The AP (5/14, Ohlemacher, Alonso-Zaldivar) reported that the government’s annual report on the state of Medicare and Social Security concludes that the “bad economy is worsening the already-shaky finances” of the two programs, “draining the trust funds supporting them faster than expected and intensifying the need for Congress” to shore them up. Both entitlements “are being hit by a double whammy: the long-anticipated wave of retiring baby boomers and weaker-than-expected tax receipts.”
Bloomberg News (5/13, Armstrong, Faler) reported, “While Medicare won’t have sufficient funds to pay full benefits starting in 2024, five years earlier than last year’s estimate, Social Security’s cash to pay full benefits runs short in 2036, a year sooner than the 2010 projection,” the report said. The New York Times (5/14, A12, Pear, Subscription Publication) reported that Medicare trustees “said that payroll tax revenues, which provide most of the money for Medicare’s hospital insurance trust fund, were lower than expected last year because earnings were ‘considerably lower than projected’ and the economy was weaker than expected.” Still, without the healthcare law, said HHS Secretary Kathleen Sebelius, “Medicare would have gone bankrupt in 2016, only five years from now.”
The Los Angeles Times (5/14, Levey) said that “the faltering Medicare finances — caused in part by the sluggish economy — are expected to intensify pressure on both parties in Washington to move forcefully to shore up the health plan that covers care for more than 47 million elderly and disabled Americans.” Treasury Secretary Geithner said, “Americans are living longer, and healthcare costs are continuing to rise. And if we do not do more to contain the rate of growth in healthcare costs, then our commitments will become unsustainable.”
The Washington Post (5/14, Aizenman) said the report “offers fuel to President Obama’s Republican critics and increases pressure on leaders of both parties to agree on a long-term plan to preserve the nation’s principal safety net for the elderly.” The Wall Street Journal (5/14, Paletta, Subscription Publication) reported that 47.5 million Americans received Medicare in 2010, while 54 million collected Social Security benefits.
Sebelius Addresses Medicare Concerns On White House Blog.
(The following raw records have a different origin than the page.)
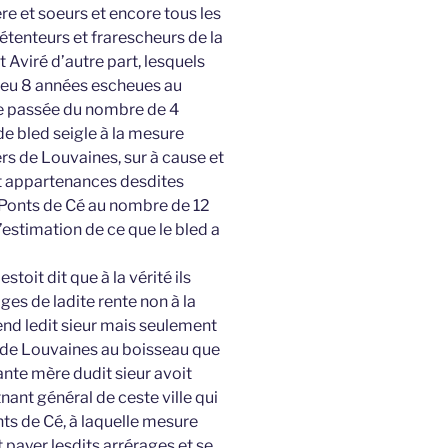
ère et soeurs et encore tous les
détenteurs et frarescheurs de la
 Aviré d’autre part, lesquels
t deu 8 années escheues au
e passée du nombre de 4
de bled seigle à la mesure
rs de Louvaines, sur à cause et
et appartenances desdites
 Ponts de Cé au nombre de 12
estimation de ce que le bled a
stoit dit que à la vérité ils
es de ladite rente non à la
d ledit sieur mais seulement
e de Louvaines au boisseau que
nte mère dudit sieur avoit
nant général de ceste ville qui
nts de Cé, à laquelle mesure
 payer lesdits arrérages et se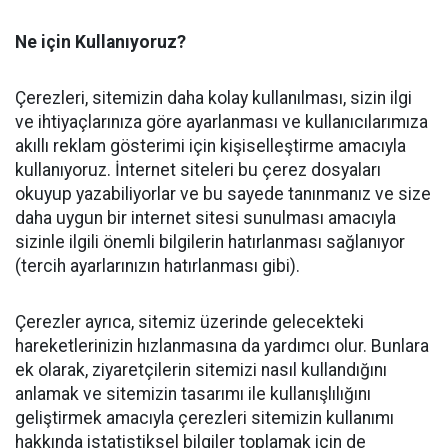
Ne için Kullanıyoruz?
Çerezleri, sitemizin daha kolay kullanılması, sizin ilgi
ve ihtiyaçlarınıza göre ayarlanması ve kullanıcılarımıza
akıllı reklam gösterimi için kişiselleştirme amacıyla
kullanıyoruz. İnternet siteleri bu çerez dosyaları
okuyup yazabiliyorlar ve bu sayede tanınmanız ve size
daha uygun bir internet sitesi sunulması amacıyla
sizinle ilgili önemli bilgilerin hatırlanması sağlanıyor
(tercih ayarlarınızın hatırlanması gibi).
Çerezler ayrıca, sitemiz üzerinde gelecekteki
hareketlerinizin hızlanmasına da yardımcı olur. Bunlara
ek olarak, ziyaretçilerin sitemizi nasıl kullandığını
anlamak ve sitemizin tasarımı ile kullanışlılığını
geliştirmek amacıyla çerezleri sitemizin kullanımı
hakkında istatistiksel bilgiler toplamak için de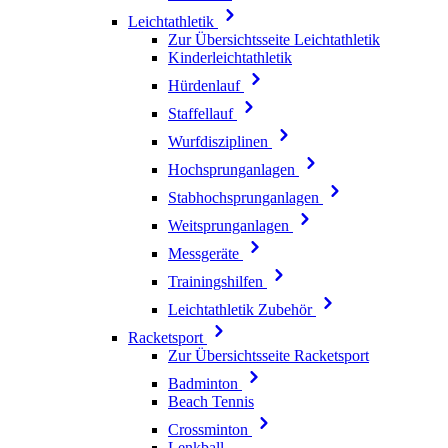
Leichtathletik
Zur Übersichtsseite Leichtathletik
Kinderleichtathletik
Hürdenlauf
Staffellauf
Wurfdisziplinen
Hochsprunganlagen
Stabhochsprunganlagen
Weitsprunganlagen
Messgeräte
Trainingshilfen
Leichtathletik Zubehör
Racketsport
Zur Übersichtsseite Racketsport
Badminton
Beach Tennis
Crossminton
Lenkball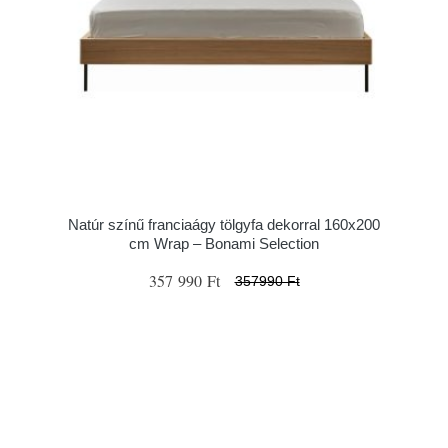
Natúr színű franciaágy tölgyfa dekorral 160x200
cm Wrap – Bonami Selection
357 990 Ft
357990 Ft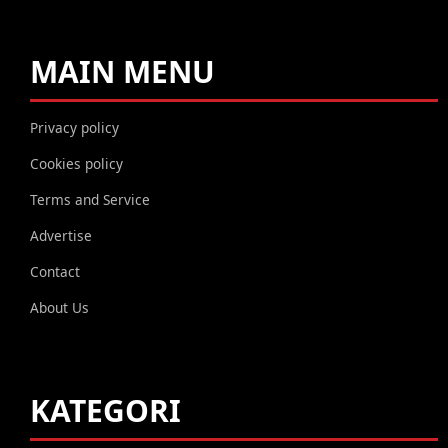
MAIN MENU
Privacy policy
Cookies policy
Terms and Service
Advertise
Contact
About Us
KATEGORI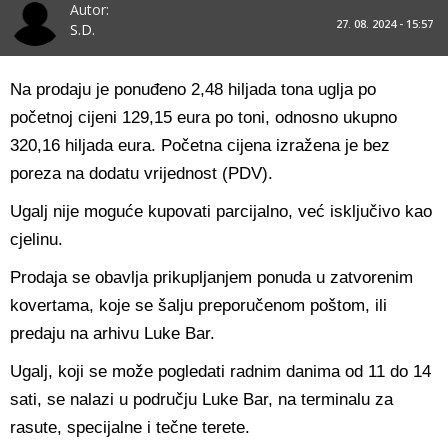
Autor:
27. 08. 2024 - 15:57
S.D.
Na prodaju je ponuđeno 2,48 hiljada tona uglja po
početnoj cijeni 129,15 eura po toni, odnosno ukupno
320,16 hiljada eura. Početna cijena izražena je bez
poreza na dodatu vrijednost (PDV).
Ugalj nije moguće kupovati parcijalno, već isključivo kao
cjelinu.
Prodaja se obavlja prikupljanjem ponuda u zatvorenim
kovertama, koje se šalju preporučenom poštom, ili
predaju na arhivu Luke Bar.
Ugalj, koji se može pogledati radnim danima od 11 do 14
sati, se nalazi u području Luke Bar, na terminalu za
rasute, specijalne i tečne terete.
The Hill (5/14, Pecquet) reported in its “Healthwatch” blog that Sebelius “took to the White House blog Friday to assuage concerns about” Medicare’s “solvency after a new report found that it would run out of money to pay for seniors’ hospital care in 2024.” She said that Medicare and Social Security “‘are strong’ but ‘there is far more work to be done.'” Sebelius added, “The right way to reform Medicare is to improve it so people get better care at a lower cost. … And the fiscal framework the President proposed just three weeks ago takes significant steps to extend the solvency of the program, while strengthening Medicare for future generations.”